Huntington’s disease is inherited and caused by a defect in a single gene. The disease is progressive and fatal, causing twitching and jerking movement, dementia and brain-cell death. It affects about 30,000 people in the United States. Parkinson’s, while not fatal, affects about 1 million Americans and causes progressively worsening movement problems as well as mood and sleep disruptions.

The technology that made the recent advance possible, called induced pluripotent stem cells, or iPSCs, was developed about four years ago simultaneously at the University of Wisconsin and in Japan.

In short, iPSCs are adult cells (usually skin or blood cells) taken from a donor with the disease and then genetically reprogrammed, or induced, back to their most primitive state. Once they are turned into stem cells, they can be forced to develop into any cell in the human body.

In the case of Huntington’s disease, researchers forced the skin cells of donors into medium spiny neurons, the type of brain cell that is targeted by the gene defect that causes the disease. For Parkinson’s, scientists created dopamine neurons. Parkinson’s occurs when these brain cells are slowly destroyed.

“Until this technology came along, we never expected to be able to have a model with human cells that we could test in culture,” Ross says. “I’m a psychiatrist and a neurobiologist, and I’ve been studying [Huntington’s] for many years. But I never would have imagined that I’d have stem cells that I could make into neurons and study them in culture.”

The iPSC technique means that the groups didn’t have to use embryonic stem cells to perform their research, avoiding the associated controversy.

In the case of one of the Huntington’s patients, Ross says, the donor was a 7-year-old girl with a particularly aggressive form of the disease, which usually manifests when a person is in her 20s or 30s.

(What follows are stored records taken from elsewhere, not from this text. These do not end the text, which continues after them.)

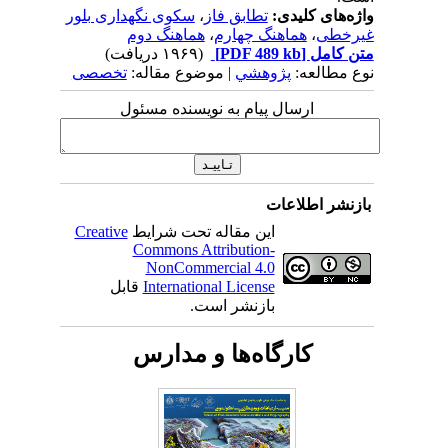
واژه‌های کلیدی:
تطابق فاز
،
سکوی نگهداری بلور
غیرخطی
،
هماهنگ چهارم
،
هماهنگ دوم
متن کامل
[PDF 489 kb]
(۱۹۶۹ دریافت)
نوع مطالعه:
پژوهشي
| موضوع مقاله:
تخصصی
ارسال پیام به نویسنده مسئول
بازنشر اطلاعات
این مقاله تحت شرایط
Creative
Commons Attribution-
NonCommercial 4.0
International License
قابل
بازنشر است.
کارگاه‌ها و مدارس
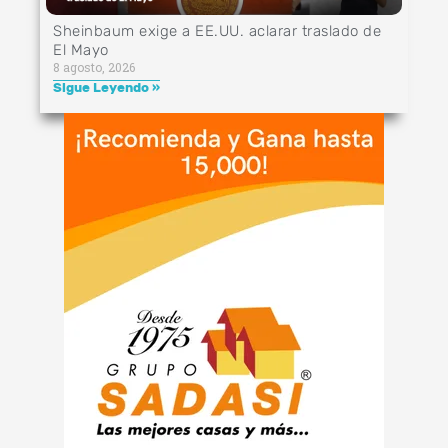
Sheinbaum exige a EE.UU. aclarar traslado de
El Mayo
8 agosto, 2026
Sigue Leyendo »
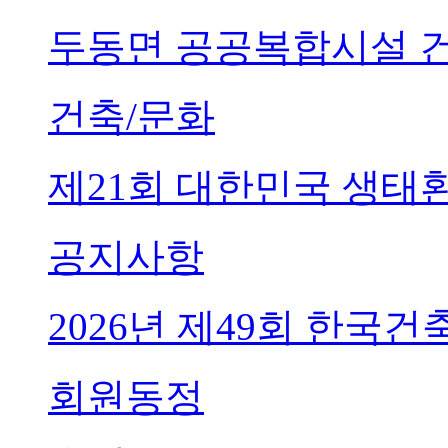
두동면 공공복합시설 
건축/문화
제21회 대한민국 생태
공지사항
2026년 제49회 한국
회원동정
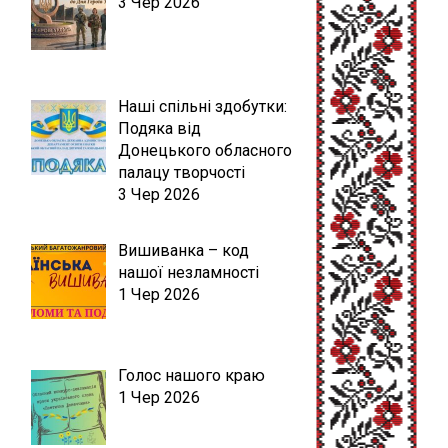
3 Чер 2026
Наші спільні здобутки:
Подяка від
Донецького обласного
палацу творчості
3 Чер 2026
Вишиванка – код
нашої незламності
1 Чер 2026
Голос нашого краю
1 Чер 2026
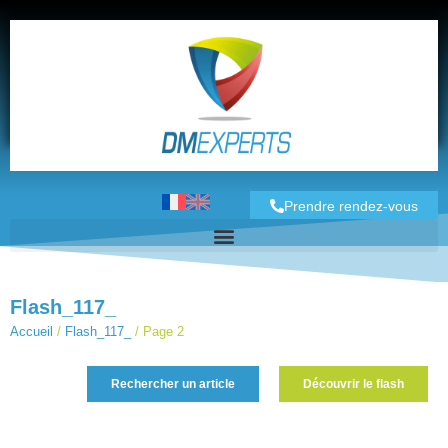
Prendre rendez-vous
Flash_117_
Accueil
/
Flash_117_
/
Page 2
Rechercher un article
Découvrir le flash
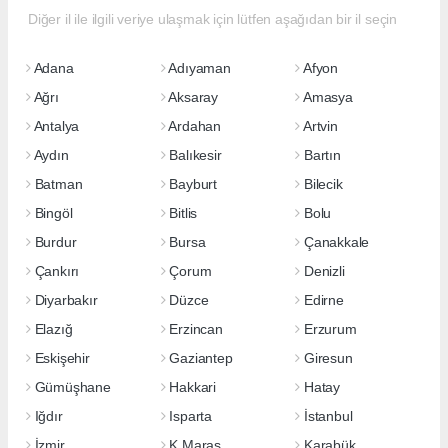
Diğer il ile ilgili veriye ulaşmak için lütfen aşağıdan bir il seçin
Adana
Adıyaman
Afyon
Ağrı
Aksaray
Amasya
Antalya
Ardahan
Artvin
Aydın
Balıkesir
Bartın
Batman
Bayburt
Bilecik
Bingöl
Bitlis
Bolu
Burdur
Bursa
Çanakkale
Çankırı
Çorum
Denizli
Diyarbakır
Düzce
Edirne
Elazığ
Erzincan
Erzurum
Eskişehir
Gaziantep
Giresun
Gümüşhane
Hakkari
Hatay
Iğdır
Isparta
İstanbul
İzmir
K.Maraş
Karabük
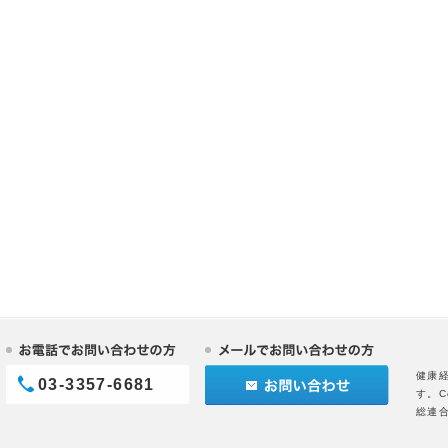
健康
03-3357-6681
す。C
総連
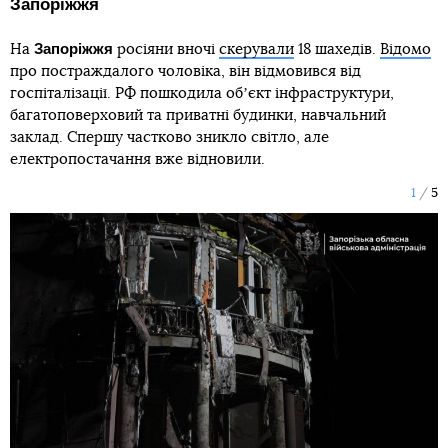
Запоріжжя
Запоріжжя
На
росіяни вночі
скерували
18 шахедів.
Відомо
про постраждалого чоловіка, він відмовився від
госпіталізації. РФ пошкодила обʼєкт інфраструктури,
багатоповерховий та приватні будинки, навчальний
заклад. Спершу частково зникло світло, але
електропостачання вже відновили.
1
5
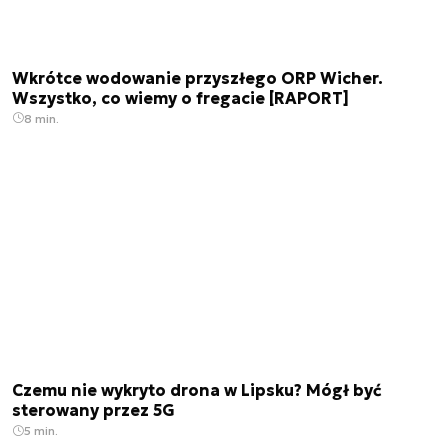
Wkrótce wodowanie przyszłego ORP Wicher.
Wszystko, co wiemy o fregacie [RAPORT]
8 min.
Czemu nie wykryto drona w Lipsku? Mógł być
sterowany przez 5G
5 min.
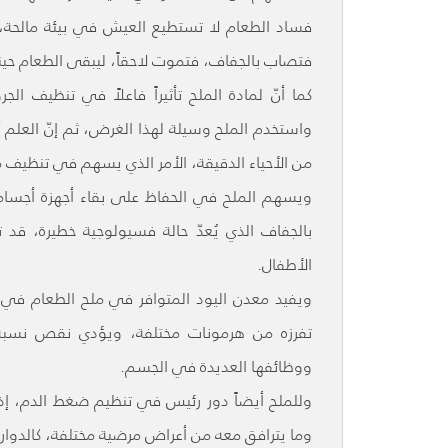
فساد الطعام لا تستطيع العيش في بيئة مالحة، و
فتصاب بالجفاف، فتموت لاحقاً، ليبقى الطعام حينه
كما أنّ لمادة الملح تأثيراً فاعلاً في تنظيف ال
واستخدم الملح وسيلة لهذا الغرض، ثم إنّ العلم أث
من الأحياء الدقيقة، الأمر الذي يسهم في تنظيف 
ويسهم الملح في الحفاظ على بقاء أجهزة أجسامنا
بالجفاف الذي يُعدّ حالة فسيولوجية خطيرة، ق
الأطفال.
تفرزه من هرمونات مختلفة، ويؤدي نقص نسبة
ووظائفها العديدة في الجسم.
وللملح أيضاً دور رئيس في تنظيم ضغط الدم، إ
وما يترافق معه من أعراض مرضية مختلفة، كالدوار،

“One of the things that I was very impressed by was the child being willing to have the biopsy done, and her mother being very enthusiastic even though she knew her daughter wasn’t going to get any direct benefit from the study,” he says. The child has since died, Ross says. “She wanted to contribute to the research.”

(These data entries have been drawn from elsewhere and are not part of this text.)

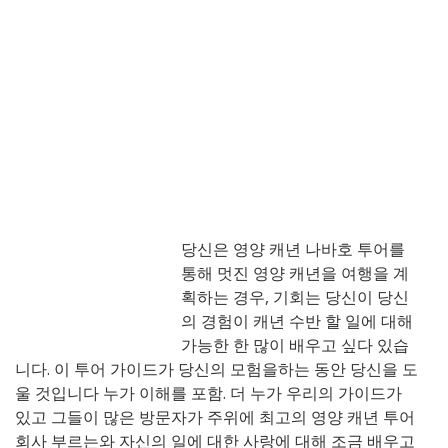
당신은 영양 캐년 나바호 투어를
통해 멋진 영양 캐년을 여행을 계
획하는 경우, 기회는 당신이 당신
의 경험이 캐년 수반 할 일에 대해
가능한 한 많이 배우고 싶다 있습
니다. 이 투어 가이드가 당신의 모험을하는 동안 당신을 도
울 것입니다 누가 이해를 포함. 더 누가 우리의 가이드가
있고 그들이 많은 방문자가 주위에 최고의 영양 캐년 투어
회사 부르는와 자신의 일에 대한 사랑에 대해 조금 배우고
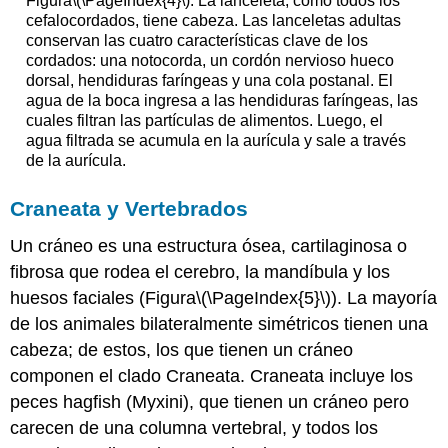
Figura
\(\PageIndex{4}\)
: La lanceleta, como todos los
cefalocordados, tiene cabeza. Las lanceletas adultas
conservan las cuatro características clave de los
cordados: una notocorda, un cordón nervioso hueco
dorsal, hendiduras faríngeas y una cola postanal. El
agua de la boca ingresa a las hendiduras faríngeas, las
cuales filtran las partículas de alimentos. Luego, el
agua filtrada se acumula en la aurícula y sale a través
de la aurícula.
Craneata y Vertebrados
Un
cráneo
es una estructura ósea, cartilaginosa o
fibrosa que rodea el cerebro, la mandíbula y los
huesos faciales (Figura
\(\PageIndex{5}\)
). La mayoría
de los animales bilateralmente simétricos tienen una
cabeza; de estos, los que tienen un cráneo
componen el clado
Craneata
. Craneata incluye los
peces hagfish (Myxini), que tienen un cráneo pero
carecen de una columna vertebral, y todos los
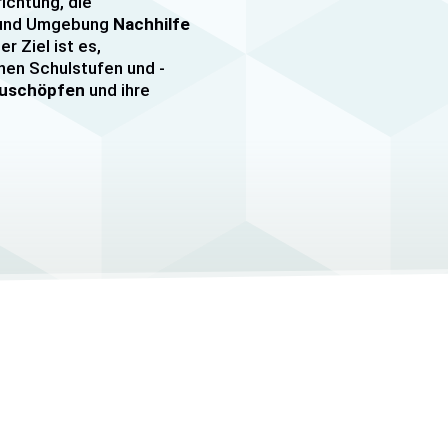
richtung, die
n und Umgebung
Nachhilfe
er Ziel ist es,
nen Schulstufen und -
szuschöpfen
und ihre
nachhilfe
sowie
er, darunter
e mehr. Unsere Lehrkräfte
mfangreiche Erfahrung
hülern jeden Alters und
ezielle
eitungskurse sowie
/MSA und Quali
an.
elle Betreuung
, um den
Schüler gerecht zu
auf die Bedürfnisse und
 Schüler abgestimmt und
helfen, ihre
Lernziele zu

It took about two years to develop the brain cells they needed from the donated skin samples using the iPSC technique, Ross says.

Ross’ group, the Huntington’s Disease iPSC Consortium, published its research online this month in the journal Cell Stem Cell. The group includes researchers from the University of Wisconsin School of Medicine; Massachusetts General Hospital and Harvard Medical School; the University of California, San Francisco; Cardiff University in Wales; the Universita degli Studi di Milano in Milan, Italy; and the CHDI Foundation Inc.

Having cells that look and act like human Huntington’s neurons means that researchers can confidently test new drugs to treat and prevent the disease, Ross says.

“In preliminary studies, our lab and a couple of the other labs in the consortium have found molecules that can actually block the cell death [involved with Huntington’s],” he says.

“Despite all the scientific advances, we don’t have any effective therapeutics that can delay the progression or delay or prevent the onset of these diseases. We think this is going to be the means to develop that kind of therapeutic.”